I Loved it! Jim Butcher tells quite a story. Harry Dresden is a wonderful hero, though i wish he'd give himself a break once in a while. he's constantly blaming himself for everyones woes.
the series is excellent; just light & witty enough but the action & creatures are scary enough to keep your heart thumping! i will surely listen to the whole series.
The story was pretty good. Jim Butcher did a good job of introducing the characters, but I found him to wordy. I skipped forward a few times and did not miss a beat. The selling point is Harry. I have passed over this series too many times to count. It's not bad. I would have enjoyed it more if I didn't have to listen to the narrator breath and swallow. It's worth the money or credit. I already bought the next book and plan to start on it tonight. I only hope I don't have to listen to breathing and swallowing.
Favorite books are Elizabeth Peter's Amelia Peabody series. I also like supernatural novels such as Laurel K. Hamilton, Patricia Briggs and Charlaine Harris. I love mysteries as well as mysteries/romance for example J.D Robb's In Death series. I will read a good contemporary or historical romance novel as well. I guess what I'm saying is I love anybook that is good enough to provide me with a well-deserved escape and entertainment.
This series is rated so high that I thought I'd give it a chance. The storyline is interesting enough that you want to find out what happens, but the main character does go on and on. It's all about what he did and what he shouldn't have done and everything is his fault. He's kind of this pitiful guy that cries a lot and has no confidence in his abilities but always skates by. The narrator has a nice speaking voice, but he does every character in the same tone be it male or female. The book is readable but I wasn't as impressed as most of the other readers.

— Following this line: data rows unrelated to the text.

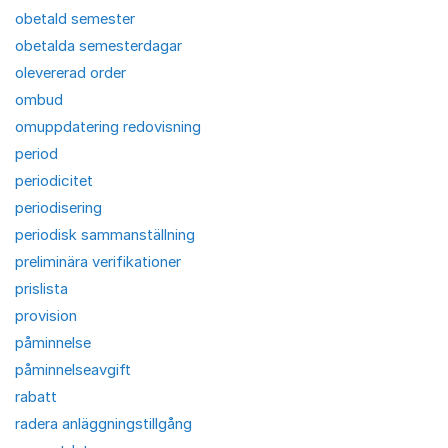
obetald semester
obetalda semesterdagar
olevererad order
ombud
omuppdatering redovisning
period
periodicitet
periodisering
periodisk sammanställning
preliminära verifikationer
prislista
provision
påminnelse
påminnelseavgift
rabatt
radera anläggningstillgång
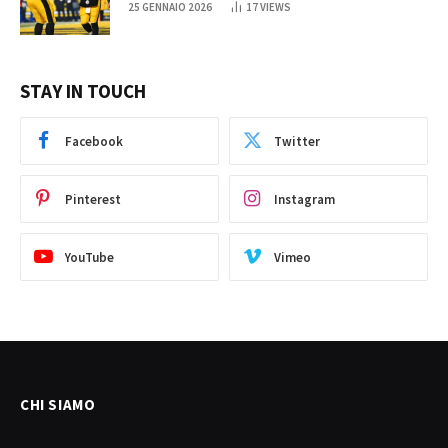
25 GENNAIO 2026
17
VIEWS
STAY IN TOUCH
Facebook
Twitter
Pinterest
Instagram
YouTube
Vimeo
CHI SIAMO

After enjoying the Codex Alera series, I hoped that I was going to enjoy the Dresden Files. Unfortunately, I can't say that I have, and I'm not going to buy any more of the books in this series. In fairness to the author, my primary issue with the books is the reader. Maybe I have been spoiled by George Guidall, Kate Reading, and others, but Marsters' narration is so distracting that it keeps me from appreciating the author's work. That having been said, I can only rate the book itself as good, as opposed to very good or excellent. Some of the things that the characters do are simply implausible. Granted this is a book series about a wizard, but still, the actions of the people in the book need to be consistent with human nature. For example, an FBI agent would not draw her gun and try to kill a police lieutenant simply because they had gotten into a tussle. So, net-net, the first two books were disappointing.